La dynamique Hamon sera-t-elle enrayée par les critiques sur son revenu universel ?

L’issue du duel Hamon-Montebourg, qui a agité les derniers jours de campagne, dépend en grande partie de la réponse à cette question. Les deux candidats s’adressent tous les deux à la gauche du Parti socialiste mais en présentant des projets de société aux idéologies radicalement différentes : le premier a acté la raréfaction du travail et propose d’y remédier en offrant un revenu universel, en abaissant la durée du temps de travail hebdomadaire à 32 heures et en taxant les robots, quand le second défend au contraire “la valeur travail” et promet de se battre pour aller chercher des points de croissance en engageant un grand plan de relance de 40 milliards d’euros, en favorisant le “Made in France” et en réindustrialisant le pays.
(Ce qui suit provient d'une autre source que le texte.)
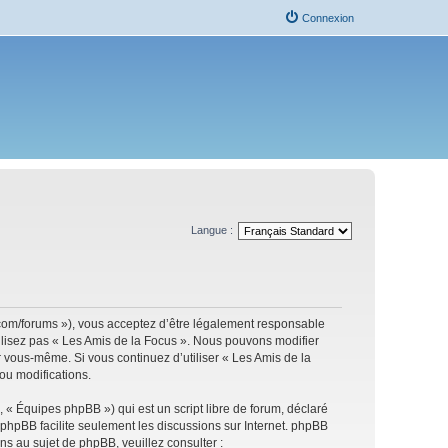
Connexion
Langue :
s.com/forums »), vous acceptez d’être légalement responsable
tilisez pas « Les Amis de la Focus ». Nous pouvons modifier
ar vous-même. Si vous continuez d’utiliser « Les Amis de la
ou modifications.
 « Équipes phpBB ») qui est un script libre de forum, déclaré
l phpBB facilite seulement les discussions sur Internet. phpBB
 au sujet de phpBB, veuillez consulter :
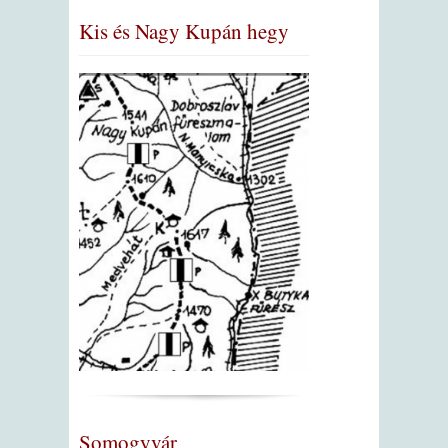
Kis és Nagy Kupán hegy
Somogyvár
>> France 24 : Le pavé du revenu universel dans la mare de la gauche

La question du revenu universel, qui s’est imposée comme l’idée phare de cette primaire, sera également l’une des clés du scrutin. Après avoir essuyé les critiques de presque tous ses concurrents lors du troisième débat télévisé, Benoît Hamon est-il toujours crédible aux yeux des électeurs ? Ou bien ceux-ci vont-ils juger sa proposition irréaliste et se détourner de lui ?

Autre inconnue : de quelle dynamique pourra bénéficier Manuel Valls chez les défenseurs du bilan du quinquennat de François Hollande ? Alors que l’ancien Premier ministre faisait figure de favori il y a encore dix jours avant les trois débats télévisés, c’est presque dans un costume d’outsider qu’il se présente aujourd’hui devant les électeurs. Sa pratique du pourvoir parfois jugée autoritaire, ses choix politiques et ses multiples revirements, dont le plus symbolique reste sa volonté récente de supprimer l’article 49-3 de la Constitution, ont été pointés du doigt par ses adversaires tout au long de la campagne, contraignant Manuel Valls à apparaître sur la défensive.

Enfin, la question sera aussi de connaître l’attitude que choisiront d’adopter les perdants. Manuel Valls a reconnu lui-même, en février 2016, qu’il y avait désormais “des positions irréconciliables à gauche” et qu’il fallait “l’assumer”. Même si ses propos visaient alors Jean-Luc Mélenchon, il apparaît difficilement envisageable de voir les “frondeurs” Hamon et Montebourg, qui n’ont cessé de critiquer la politique économique menée par le gouvernement de Manuel Valls, se réconcilier avec l’ancien Premier ministre pour défendre ensemble un programme présidentiel commun.